Le bourreau émet un râle étranglé. Le sourire de Siltara s'accentue.

- Allons, ronronne-t-elle. Je peux te pardonner ton ignorance. Après tout il est vrai que cela fait bien vingt ans que Valiop n'a pas eu l'honneur de notre présence.

Elle relâche le bourreau qui s'abat sur le plancher. Son regard est tranchant comme une lame.

- Cependant il est possible que ces deux jeunes hommes ne ressentent pas le même élan de bonté que moi, alors je m'en remet à leur avis. Qu'en est-il?

- Je lui pardonne! répond alors Fenré d'une voix hésitante et précipitée.

Le visage de Siltara se fige un très bref instant d'étonnement. Puis son sourire revient, plein d'ironie. Elle ricane tout bas. Je ne sais pas si c'est insupportable ou délicieux. Je ne sais pas si j'aime ou si je déteste cette femme. Mon regard tombe sur le bourreau écroulé, pitoyable. Lui, je le déteste. Je le hais de tout mon être. Alors sans réfléchir, je ramasse la hache. C'est comme un spasme incontrôlable. Je la lève très haut au dessus de ma tête, je croise le regard terrorisé du bourreau. Ainsi Fenré lui pardonnait?

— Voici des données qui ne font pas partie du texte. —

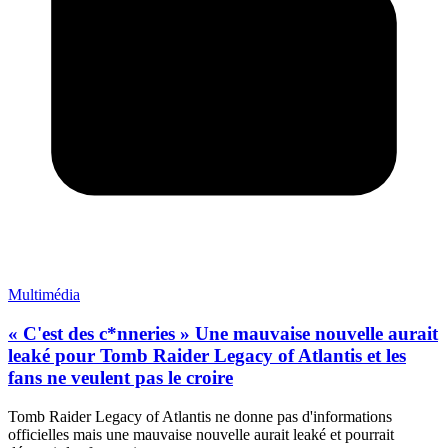
Multimédia
« C'est des c*nneries » Une mauvaise nouvelle aurait
leaké pour Tomb Raider Legacy of Atlantis et les
fans ne veulent pas le croire
Tomb Raider Legacy of Atlantis ne donne pas d'informations
officielles mais une mauvaise nouvelle aurait leaké et pourrait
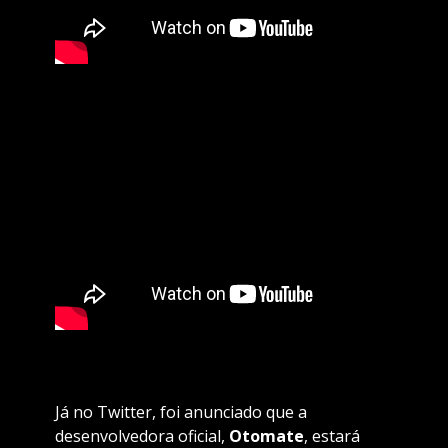
Já no Twitter, foi anunciado que a
desenvolvedora oficial,
Otomate
, estará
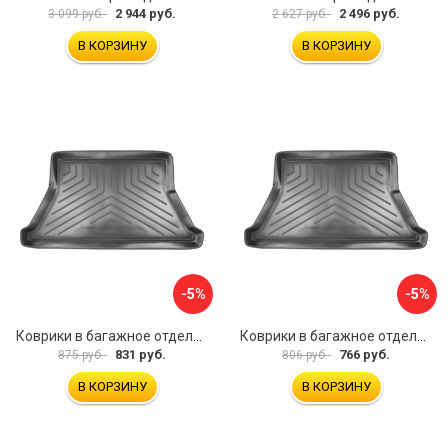
2 944 руб.
2 496 руб.
3 099 руб.
2 627 руб.
В КОРЗИНУ
В КОРЗИНУ
-5%
-5%
Коврики в багажное отделение для Hyundai Tucson IV (2021) (евро короткая база) UNIDEC NPA00-E31-736
Коврики в багажное отделение для Skoda Superb III (B8) WAG (2015) UNIDEC NPA00-E81-822
831 руб.
766 руб.
875 руб.
806 руб.
В КОРЗИНУ
В КОРЗИНУ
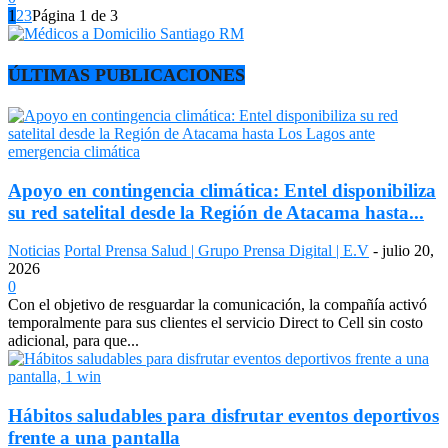
1
2
3
Página 1 de 3
ÚLTIMAS PUBLICACIONES
Apoyo en contingencia climática: Entel disponibiliza
su red satelital desde la Región de Atacama hasta...
Noticias
Portal Prensa Salud | Grupo Prensa Digital | E.V
-
julio 20,
2026
0
Con el objetivo de resguardar la comunicación, la compañía activó
temporalmente para sus clientes el servicio Direct to Cell sin costo
adicional, para que...
Hábitos saludables para disfrutar eventos deportivos
frente a una pantalla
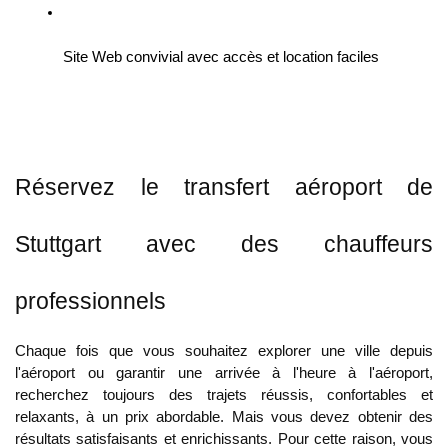
Site Web convivial avec accès et location faciles
Réservez le transfert aéroport de
Stuttgart avec des chauffeurs
professionnels
Chaque fois que vous souhaitez explorer une ville depuis
l'aéroport ou garantir une arrivée à l'heure à l'aéroport,
recherchez toujours des trajets réussis, confortables et
relaxants, à un prix abordable. Mais vous devez obtenir des
résultats satisfaisants et enrichissants. Pour cette raison, vous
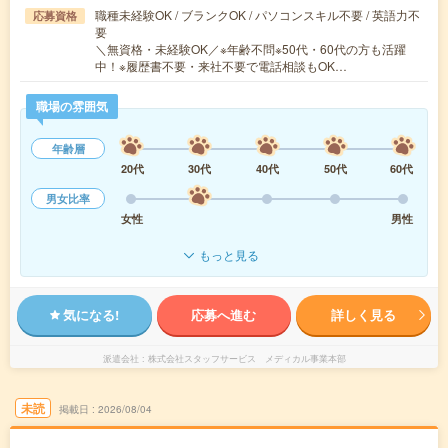
職種未経験OK / ブランクOK / パソコンスキル不要 / 英語力不
応募資格
要
＼無資格・未経験OK／※年齢不問※50代・60代の方も活躍
中！※履歴書不要・来社不要で電話相談もOK…
職場の雰囲気
年齢層
20代
30代
40代
50代
60代
男女比率
女性
男性
もっと見る
気になる!
応募へ進む
詳しく見る
派遣会社
株式会社スタッフサービス メディカル事業本部
未読
掲載日
2026/08/04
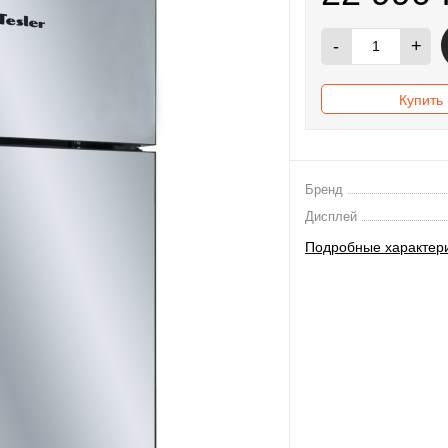
-
+
Купить 
Бренд
Дисплей
Подробные характер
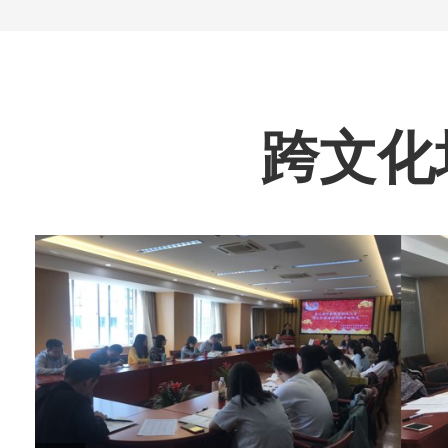
跨文化培训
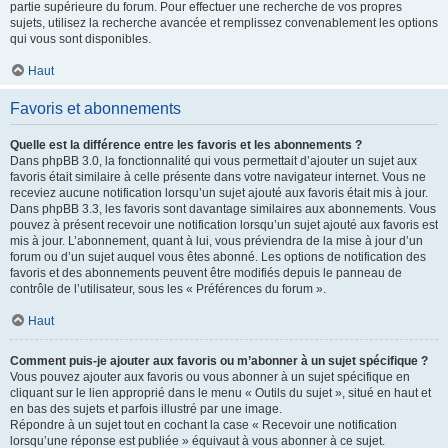
partie supérieure du forum. Pour effectuer une recherche de vos propres
sujets, utilisez la recherche avancée et remplissez convenablement les options
qui vous sont disponibles.
Haut
Favoris et abonnements
Quelle est la différence entre les favoris et les abonnements ?
Dans phpBB 3.0, la fonctionnalité qui vous permettait d’ajouter un sujet aux
favoris était similaire à celle présente dans votre navigateur internet. Vous ne
receviez aucune notification lorsqu’un sujet ajouté aux favoris était mis à jour.
Dans phpBB 3.3, les favoris sont davantage similaires aux abonnements. Vous
pouvez à présent recevoir une notification lorsqu’un sujet ajouté aux favoris est
mis à jour. L’abonnement, quant à lui, vous préviendra de la mise à jour d’un
forum ou d’un sujet auquel vous êtes abonné. Les options de notification des
favoris et des abonnements peuvent être modifiés depuis le panneau de
contrôle de l’utilisateur, sous les « Préférences du forum ».
Haut
Comment puis-je ajouter aux favoris ou m’abonner à un sujet spécifique ?
Vous pouvez ajouter aux favoris ou vous abonner à un sujet spécifique en
cliquant sur le lien approprié dans le menu « Outils du sujet », situé en haut et
en bas des sujets et parfois illustré par une image.
Répondre à un sujet tout en cochant la case « Recevoir une notification
lorsqu’une réponse est publiée » équivaut à vous abonner à ce sujet.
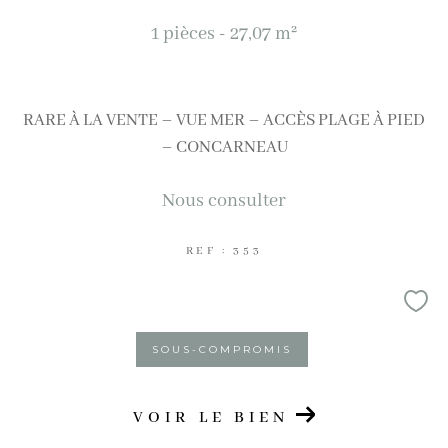
1 pièces - 27,07 m²
AFFINER LES CRITÈRES
Terrasse
Parking
Piscine
RARE À LA VENTE – VUE MER – ACCÈS PLAGE À PIED
FILTRER PAR
– CONCARNEAU
Nous consulter
Coups de coeur
Exclusivités
Nouveautés
REF : 353
RECHERCHER
SOUS-COMPROMIS
VOIR LE BIEN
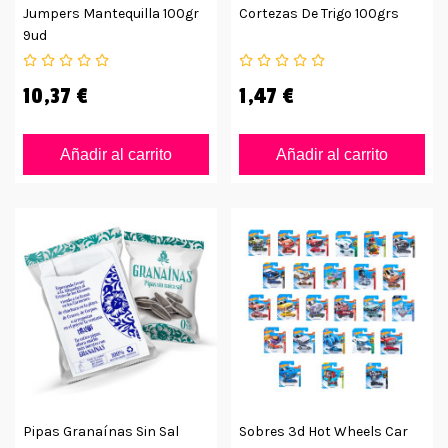
Jumpers Mantequilla 100gr
Cortezas De Trigo 100grs
9ud
10,37 €
1,47 €
Añadir al carrito
Añadir al carrito
Pipas Granaínas Sin Sal
Sobres 3d Hot Wheels Car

- Pas moi !! je hurle en abattant l'arme de toutes mes forces.

Une gerbe de sang m'éclabousse tandis que le hurlement du bourreau me fait défaillir. Il se tord de douleur en tenant de sa main gauche à présent unique le moignon de son bras droit vomissant un flot de sang qui coule entre les lattes de l'estrade. Un hoquet d'horreur me secoue. Je lâche la hache. Tout mon corps tremble, je crois que je vais vomir.

Siltara me regarde, et son sourire est immense.